**Exercise**
Set down all of the records below exactly, please, omitting the images.

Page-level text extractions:
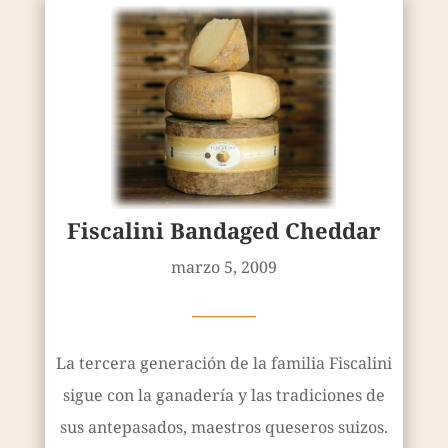
Fiscalini Bandaged Cheddar
marzo 5, 2009
————
La tercera generación de la familia Fiscalini
sigue con la ganadería y las tradiciones de
sus antepasados, maestros queseros suizos.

**Completed exercise**
Fiscalini Bandaged Cheddar
marzo 5, 2009
————
La tercera generación de la familia Fiscalini
sigue con la ganadería y las tradiciones de
sus antepasados, maestros queseros suizos.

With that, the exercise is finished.